◆ RECORDS TO USE ◆
_____
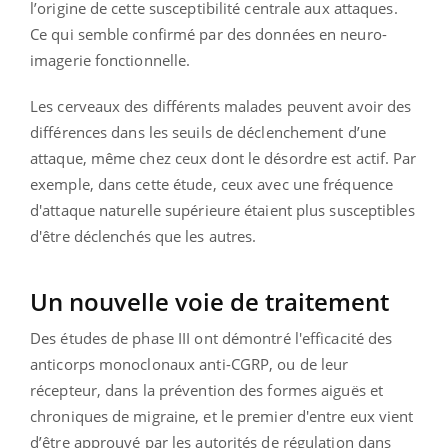
l’origine de cette susceptibilité centrale aux attaques.
Ce qui semble confirmé par des données en neuro-
imagerie fonctionnelle.
Les cerveaux des différents malades peuvent avoir des
différences dans les seuils de déclenchement d’une
attaque, même chez ceux dont le désordre est actif. Par
exemple, dans cette étude, ceux avec une fréquence
d'attaque naturelle supérieure étaient plus susceptibles
d'être déclenchés que les autres.
Un nouvelle voie de traitement
Des études de phase III ont démontré l'efficacité des
anticorps monoclonaux anti-CGRP, ou de leur
récepteur, dans la prévention des formes aiguës et
chroniques de migraine, et le premier d'entre eux vient
d’être approuvé par les autorités de régulation dans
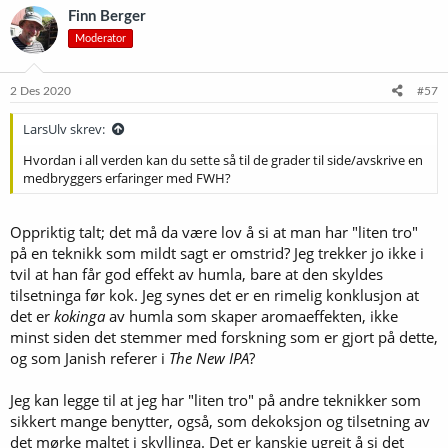
Finn Berger
Moderator
2 Des 2020
#57
LarsUlv skrev:
Hvordan i all verden kan du sette så til de grader til side/avskrive en
medbryggers erfaringer med FWH?
Oppriktig talt; det må da være lov å si at man har "liten tro"
på en teknikk som mildt sagt er omstrid? Jeg trekker jo ikke i
tvil at han får god effekt av humla, bare at den skyldes
tilsetninga før kok. Jeg synes det er en rimelig konklusjon at
det er
kokinga
av humla som skaper aromaeffekten, ikke
minst siden det stemmer med forskning som er gjort på dette,
og som Janish referer i
The New IPA
?
Jeg kan legge til at jeg har "liten tro" på andre teknikker som
sikkert mange benytter, også, som dekoksjon og tilsetning av
det mørke maltet i skyllinga. Det er kanskje ugreit å si det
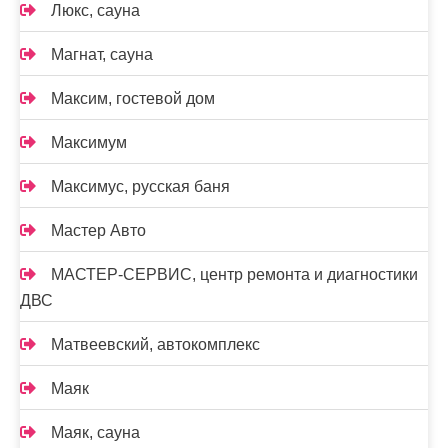
Люкс, сауна
Магнат, сауна
Максим, гостевой дом
Максимум
Максимус, русская баня
Мастер Авто
МАСТЕР-СЕРВИС, центр ремонта и диагностики
ДВС
Матвеевский, автокомплекс
Маяк
Маяк, сауна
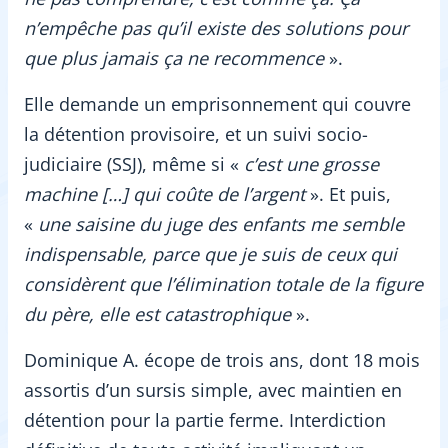
n’empêche pas qu’il existe des solutions pour
que plus jamais ça ne recommence
».
Elle demande un emprisonnement qui couvre
la détention provisoire, et un suivi socio-
judiciaire (SSJ), même si «
c’est une grosse
machine […] qui coûte de l’argent
». Et puis,
«
une saisine du juge des enfants me semble
indispensable, parce que je suis de ceux qui
considèrent que l’élimination totale de la figure
du père, elle est catastrophique
».
Dominique A. écope de trois ans, dont 18 mois
assortis d’un sursis simple, avec maintien en
détention pour la partie ferme. Interdiction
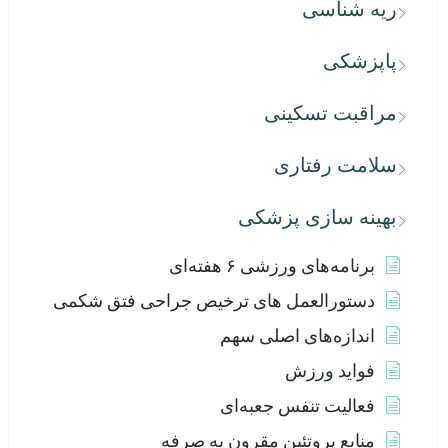
ریه شناسی
پاپزشکی
مراقبت تسکینی
سلامت رفتاری
بهینه سازی پزشکی
برنامه‌های ورزشی ۶ هفته‌ای
دستورالعمل های ترخیص جراحی فتق شکمی
اندازه‌های اصلی سهم
فواید ورزش
فعالیت تنفس جعبه‌ای
منابع پروتئین مقرون به صرفه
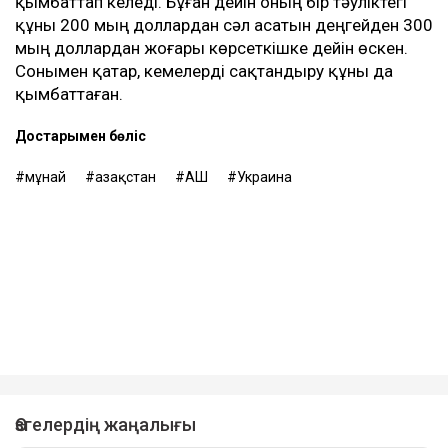
қымбаттап келеді. Бұған дейін оның бір тәуліктегі
құны 200 мың доллардан сәл асатын деңгейден 300
мың доллардан жоғары көрсеткішке дейін өскен.
Сонымен қатар, кемелерді сақтандыру құны да
қымбаттаған.
Достарыңмен бөліс
мұнай
Қазақстан
АҚШ
Украина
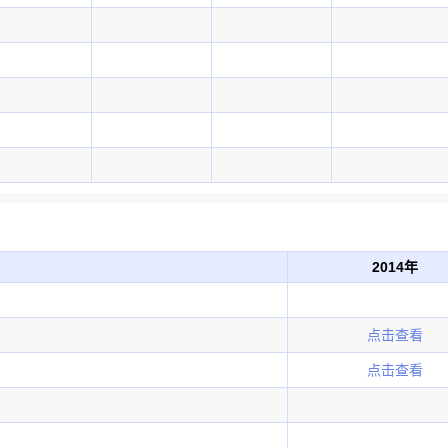
2014年
点击查看
点击查看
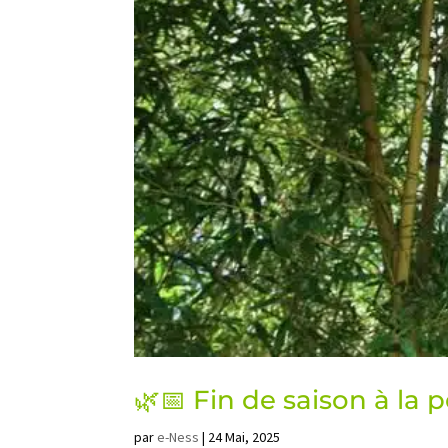
🌿📅 Fin de saison à la 
par
e-Ness
|
24 Mai, 2025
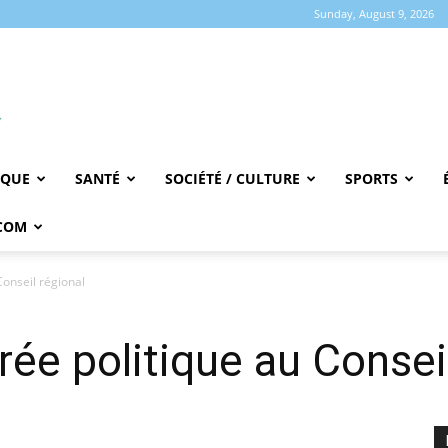
Sunday, August 9, 2026
IQUE
SANTÉ
SOCIÉTÉ / CULTURE
SPORTS
COM
Conseil régional
trée politique au Consei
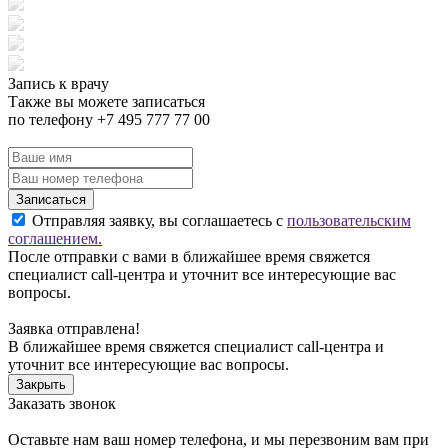
Запись к врачу
Также вы можете записаться
по телефону +7 495 777 77 00
Записаться
Отправляя заявку, вы соглашаетесь с
пользовательским
соглашением.
После отправки с вами в ближайшее время свяжется
специалист call-центра и уточнит все интересующие вас
вопросы.
Заявка отправлена!
В ближайшее время свяжется специалист call-центра и
уточнит все интересующие вас вопросы.
Закрыть
Заказать звонок
Оставьте нам ваш номер телефона, и мы перезвоним вам при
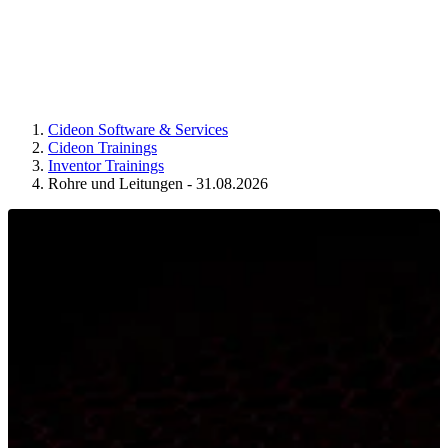
Cideon Software & Services
Cideon Trainings
Inventor Trainings
Rohre und Leitungen - 31.08.2026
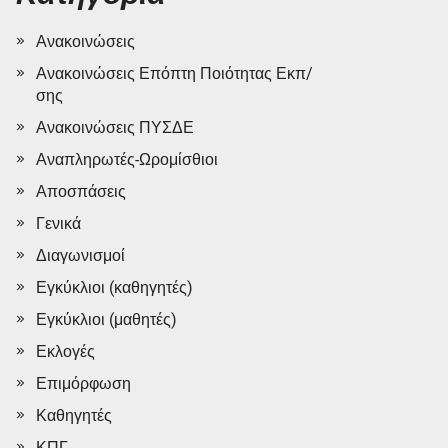
Ανακοινώσεις
Ανακοινώσεις Επόπτη Ποιότητας Εκπ/
σης
Ανακοινώσεις ΠΥΣΔΕ
Αναπληρωτές-Ωρομίσθιοι
Αποσπάσεις
Γενικά
Διαγωνισμοί
Εγκύκλιοι (καθηγητές)
Εγκύκλιοι (μαθητές)
Εκλογές
Επιμόρφωση
Καθηγητές
ΚΠΓ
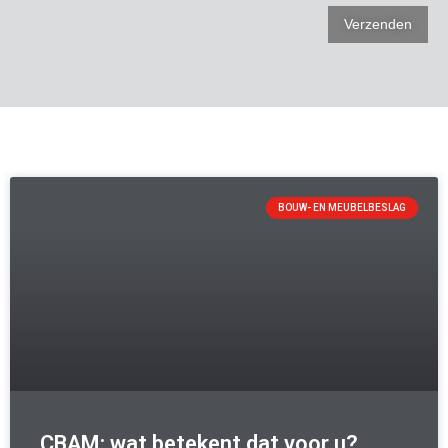
BOUW- EN MEUBELBESLAG
CBAM: wat betekent dat voor u?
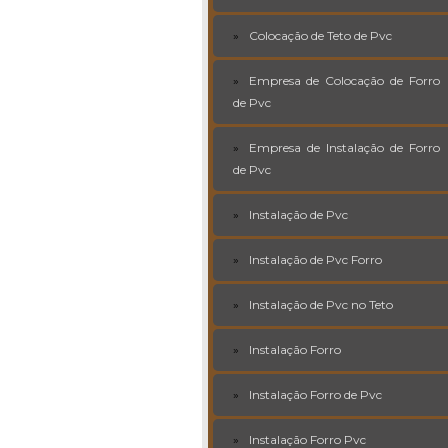
Colocação de Teto de Pvc
Empresa de Colocação de Forro
de Pvc
Empresa de Instalação de Forro
de Pvc
Instalação de Pvc
Instalação de Pvc Forro
Instalação de Pvc no Teto
Instalação Forro
Instalação Forro de Pvc
Instalação Forro Pvc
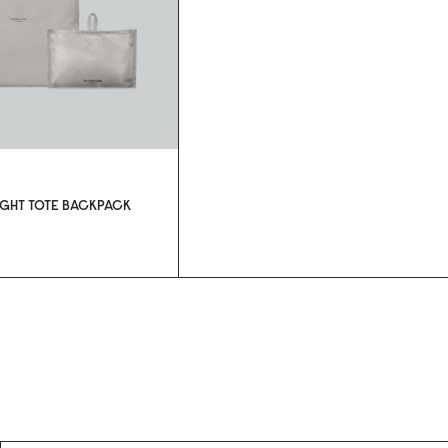
GHT TOTE BACKPACK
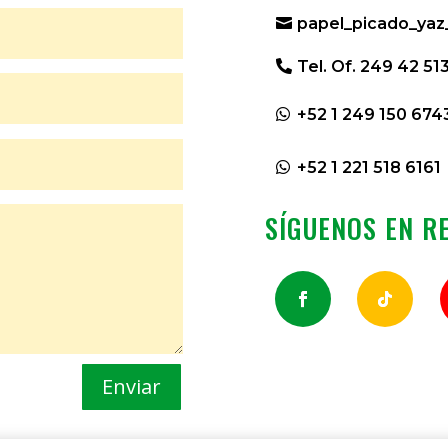
papel_picado_ya
Tel. Of. 249 42 51
+52 1 249 150 674
+52 1 221 518 6161
SÍGUENOS EN R
Enviar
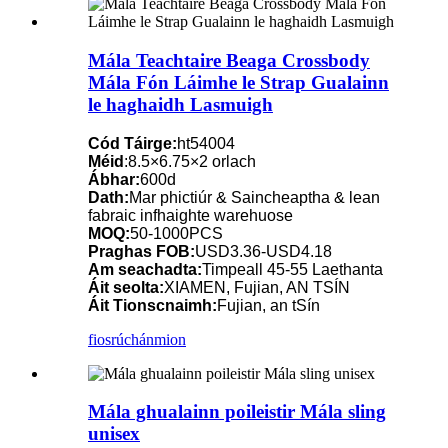
Mála Teachtaire Beaga Crossbody
Mála Fón Láimhe le Strap Gualainn
le haghaidh Lasmuigh
Cód Táirge:
ht54004
Méid
:8.5×6.75×2 orlach
Ábhar:
600d
Dath:
Mar phictiúr & Saincheaptha & lean
fabraic infhaighte warehuose
MOQ:
50-1000PCS
Praghas FOB:
USD3.36-USD4.18
Am seachadta:
Timpeall 45-55 Laethanta
Áit seolta:
XIAMEN, Fujian, AN TSÍN
Áit Tionscnaimh:
Fujian, an tSín
fiosrúchán
mion
Mála ghualainn poileistir Mála sling
unisex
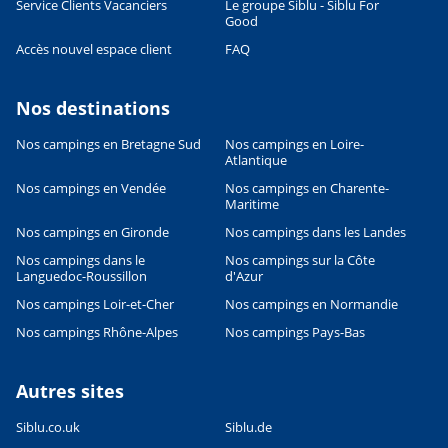
Service Clients Vacanciers
Le groupe Siblu - Siblu For
Good
Accès nouvel espace client
FAQ
Nos destinations
Nos campings en Bretagne Sud
Nos campings en Loire-
Atlantique
Nos campings en Vendée
Nos campings en Charente-
Maritime
Nos campings en Gironde
Nos campings dans les Landes
Nos campings dans le
Nos campings sur la Côte
Languedoc-Roussillon
d'Azur
Nos campings Loir-et-Cher
Nos campings en Normandie
Nos campings Rhône-Alpes
Nos campings Pays-Bas
Autres sites
Siblu.co.uk
Siblu.de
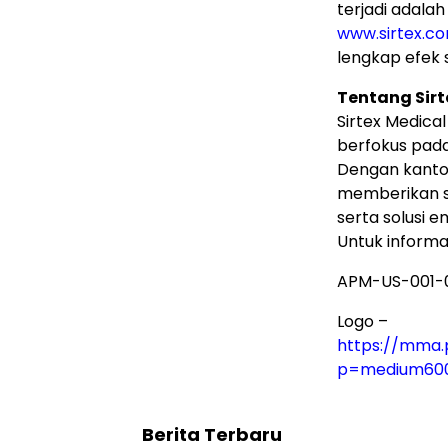
terjadi adalah
www.sirtex.c
lengkap efek 
Tentang Sirt
Sirtex Medica
berfokus pada
Dengan kantor 
memberikan sol
serta solusi e
Untuk informas
APM-US-001-
Logo –
https://mma.
p=medium60
Berita Terbaru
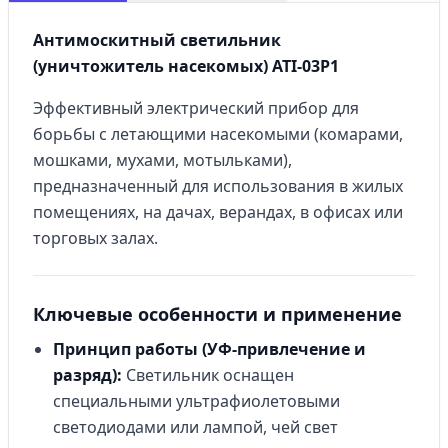
Антимоскитный светильник
(уничтожитель насекомых) ATI-03P1
Эффективный электрический прибор для
борьбы с летающими насекомыми (комарами,
мошками, мухами, мотыльками),
предназначенный для использования в жилых
помещениях, на дачах, верандах, в офисах или
торговых залах.
Ключевые особенности и применение
Принцип работы (УФ-привлечение и
разряд):
Светильник оснащен
специальными ультрафиолетовыми
светодиодами или лампой, чей свет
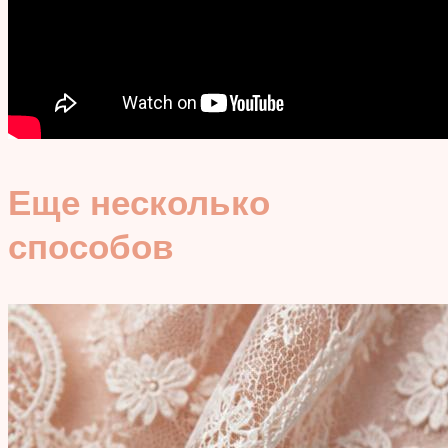
Еще несколько
способов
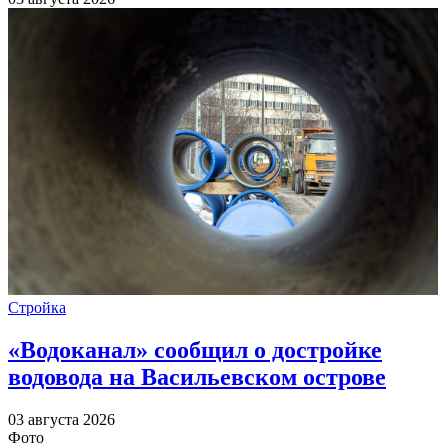
Стройка
«Водоканал» сообщил о достройке
водовода на Васильевском острове
03 августа 2026
Фото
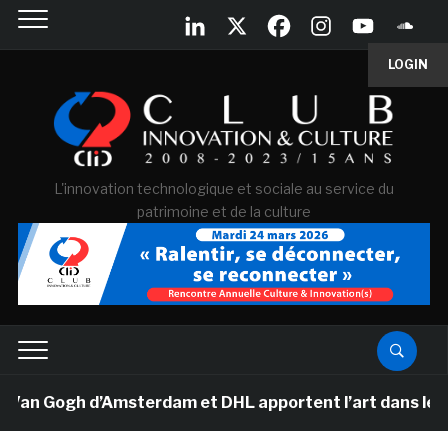
LOGIN
L'innovation technologique et sociale au service du
patrimoine et de la culture
Van Gogh d’Amsterdam et DHL apportent l’art dans les sa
_____
◆ DESCRIPTION OF THE TASK ◆
Quote the entries in full. Any image among them is to be omitted from the copy.

◆ TASK ANSWER ◆
l’origine de cette susceptibilité centrale aux attaques.
Ce qui semble confirmé par des données en neuro-
imagerie fonctionnelle.
Les cerveaux des différents malades peuvent avoir des
différences dans les seuils de déclenchement d’une
attaque, même chez ceux dont le désordre est actif. Par
exemple, dans cette étude, ceux avec une fréquence
d'attaque naturelle supérieure étaient plus susceptibles
d'être déclenchés que les autres.
Un nouvelle voie de traitement
Des études de phase III ont démontré l'efficacité des
anticorps monoclonaux anti-CGRP, ou de leur
récepteur, dans la prévention des formes aiguës et
chroniques de migraine, et le premier d'entre eux vient
d’être approuvé par les autorités de régulation dans
Finn Berger
Moderator
2 Des 2020
#57
LarsUlv skrev:
Hvordan i all verden kan du sette så til de grader til side/avskrive en
medbryggers erfaringer med FWH?
Oppriktig talt; det må da være lov å si at man har "liten tro"
på en teknikk som mildt sagt er omstrid? Jeg trekker jo ikke i
tvil at han får god effekt av humla, bare at den skyldes
tilsetninga før kok. Jeg synes det er en rimelig konklusjon at
det er
kokinga
av humla som skaper aromaeffekten, ikke
minst siden det stemmer med forskning som er gjort på dette,
og som Janish referer i
The New IPA
?
Jeg kan legge til at jeg har "liten tro" på andre teknikker som
sikkert mange benytter, også, som dekoksjon og tilsetning av
det mørke maltet i skyllinga. Det er kanskje ugreit å si det
Люкс, сауна
Магнат, сауна
Максим, гостевой дом
Максимум
Максимус, русская баня
Мастер Авто
МАСТЕР-СЕРВИС, центр ремонта и диагностики
ДВС
Матвеевский, автокомплекс
Маяк
Маяк, сауна
n’empêche pas qu’il existe des solutions pour
que plus jamais ça ne recommence
».
Elle demande un emprisonnement qui couvre
la détention provisoire, et un suivi socio-
judiciaire (SSJ), même si «
c’est une grosse
machine […] qui coûte de l’argent
». Et puis,
«
une saisine du juge des enfants me semble
indispensable, parce que je suis de ceux qui
considèrent que l’élimination totale de la figure
du père, elle est catastrophique
».
Dominique A. écope de trois ans, dont 18 mois
assortis d’un sursis simple, avec maintien en
détention pour la partie ferme. Interdiction
ریه شناسی
پاپزشکی
مراقبت تسکینی
سلامت رفتاری
بهینه سازی پزشکی
برنامه‌های ورزشی ۶ هفته‌ای
دستورالعمل های ترخیص جراحی فتق شکمی
اندازه‌های اصلی سهم
فواید ورزش
فعالیت تنفس جعبه‌ای
منابع پروتئین مقرون به صرفه
қымбаттап келеді. Бұған дейін оның бір тәуліктегі
құны 200 мың доллардан сәл асатын деңгейден 300
мың доллардан жоғары көрсеткішке дейін өскен.
Сонымен қатар, кемелерді сақтандыру құны да
қымбаттаған.
Достарыңмен бөліс
мұнай
Қазақстан
АҚШ
Украина
2014年
点击查看
点击查看
🌿📅 Fin de saison à la 
par
e-Ness
|
24 Mai, 2025
Sunday, August 9, 2026
IQUE
SANTÉ
SOCIÉTÉ / CULTURE
SPORTS
COM
Conseil régional
trée politique au Consei
Запись к врачу
Также вы можете записаться
по телефону +7 495 777 77 00
Записаться
Отправляя заявку, вы соглашаетесь с
пользовательским
соглашением.
После отправки с вами в ближайшее время свяжется
специалист call-центра и уточнит все интересующие вас
вопросы.
Заявка отправлена!
В ближайшее время свяжется специалист call-центра и
уточнит все интересующие вас вопросы.
Закрыть
Заказать звонок
Оставьте нам ваш номер телефона, и мы перезвоним вам при
Cideon Software & Services
Cideon Trainings
Inventor Trainings
Rohre und Leitungen - 31.08.2026
Ανακοινώσεις
Ανακοινώσεις Επόπτη Ποιότητας Εκπ/
σης
Ανακοινώσεις ΠΥΣΔΕ
Αναπληρωτές-Ωρομίσθιοι
Αποσπάσεις
Γενικά
Διαγωνισμοί
Εγκύκλιοι (καθηγητές)
Εγκύκλιοι (μαθητές)
Εκλογές
Επιμόρφωση
Καθηγητές
ΚΠΓ
BOUW- EN MEUBELBESLAG
CBAM: wat betekent dat voor u?
Colocação de Teto de Pvc
Empresa de Colocação de Forro
de Pvc
Empresa de Instalação de Forro
de Pvc
Instalação de Pvc
Instalação de Pvc Forro
Instalação de Pvc no Teto
Instalação Forro
Instalação Forro de Pvc
Instalação Forro Pvc
GHT TOTE BACKPACK
papel_picado_ya
Tel. Of. 249 42 51
+52 1 249 150 674
+52 1 221 518 6161
SÍGUENOS EN R
Enviar
Mála Teachtaire Beaga Crossbody
Mála Fón Láimhe le Strap Gualainn
le haghaidh Lasmuigh
Cód Táirge:
ht54004
Méid
:8.5×6.75×2 orlach
Ábhar:
600d
Dath:
Mar phictiúr & Saincheaptha & lean
fabraic infhaighte warehuose
MOQ:
50-1000PCS
Praghas FOB:
USD3.36-USD4.18
Am seachadta:
Timpeall 45-55 Laethanta
Áit seolta:
XIAMEN, Fujian, AN TSÍN
Áit Tionscnaimh:
Fujian, an tSín
fiosrúchán
mion
Mála ghualainn poileistir Mála sling
unisex
Service Clients Vacanciers
Le groupe Siblu - Siblu For
Good
Accès nouvel espace client
FAQ
Nos destinations
Nos campings en Bretagne Sud
Nos campings en Loire-
Atlantique
Nos campings en Vendée
Nos campings en Charente-
Maritime
Nos campings en Gironde
Nos campings dans les Landes
Nos campings dans le
Nos campings sur la Côte
Languedoc-Roussillon
d'Azur
Nos campings Loir-et-Cher
Nos campings en Normandie
Nos campings Rhône-Alpes
Nos campings Pays-Bas
Autres sites
Siblu.co.uk
Siblu.de
terjadi adalah
www.sirtex.c
lengkap efek 
Tentang Sirt
Sirtex Medica
berfokus pada
Dengan kantor 
memberikan sol
serta solusi e
Untuk informas
APM-US-001-
Logo –
https://mma.
p=medium60
Berita Terbaru
Антимоскитный светильник
(уничтожитель насекомых) ATI-03P1
Эффективный электрический прибор для
борьбы с летающими насекомыми (комарами,
мошками, мухами, мотыльками),
предназначенный для использования в жилых
помещениях, на дачах, верандах, в офисах или
торговых залах.
Ключевые особенности и применение
Принцип работы (УФ-привлечение и
разряд):
Светильник оснащен
специальными ультрафиолетовыми
светодиодами или лампой, чей свет
Еще несколько
способов
Стройка
«Водоканал» сообщил о достройке
водовода на Васильевском острове
03 августа 2026
Фото
LOGIN
L'innovation technologique et sociale au service du
patrimoine et de la culture
Van Gogh d’Amsterdam et DHL apportent l’art dans les sa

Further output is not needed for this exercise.